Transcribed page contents
_ _ _ _ _ _ _
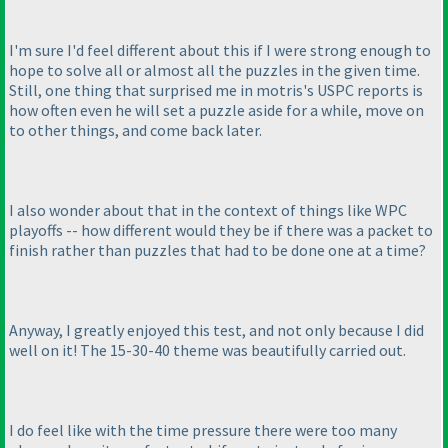
I'm sure I'd feel different about this if I were strong enough to
hope to solve all or almost all the puzzles in the given time.
Still, one thing that surprised me in motris's USPC reports is
how often even he will set a puzzle aside for a while, move on
to other things, and come back later.
I also wonder about that in the context of things like WPC
playoffs -- how different would they be if there was a packet to
finish rather than puzzles that had to be done one at a time?
Anyway, I greatly enjoyed this test, and not only because I did
well on it! The 15-30-40 theme was beautifully carried out.
I do feel like with the time pressure there were too many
_ _ _ _ _ _ _
• Aim of the exercise
Nothing but the lines from the first line of the records above to the line with "playoffs -- how", inclusive, should be transcribed exactly, and the pictures must be left out.

• Reply to the task
I'm sure I'd feel different about this if I were strong enough to
hope to solve all or almost all the puzzles in the given time.
Still, one thing that surprised me in motris's USPC reports is
how often even he will set a puzzle aside for a while, move on
to other things, and come back later.
I also wonder about that in the context of things like WPC
playoffs -- how different would they be if there was a packet to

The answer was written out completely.